Output exactly what appears from the line containing "Prendre rendez-vous" to the end of the data below, and nothing more.

╭─ Material shown

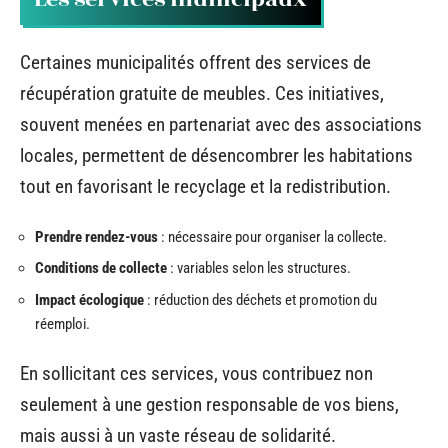
Certaines municipalités offrent des services de
récupération gratuite de meubles. Ces initiatives,
souvent menées en partenariat avec des associations
locales, permettent de désencombrer les habitations
tout en favorisant le recyclage et la redistribution.
Prendre rendez-vous
: nécessaire pour organiser la collecte.
Conditions de collecte
: variables selon les structures.
Impact écologique
: réduction des déchets et promotion du
réemploi.
En sollicitant ces services, vous contribuez non
seulement à une gestion responsable de vos biens,
mais aussi à un vaste réseau de solidarité.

╰─

■ Response to this task:
Prendre rendez-vous
: nécessaire pour organiser la collecte.
Conditions de collecte
: variables selon les structures.
Impact écologique
: réduction des déchets et promotion du
réemploi.
En sollicitant ces services, vous contribuez non
seulement à une gestion responsable de vos biens,
mais aussi à un vaste réseau de solidarité.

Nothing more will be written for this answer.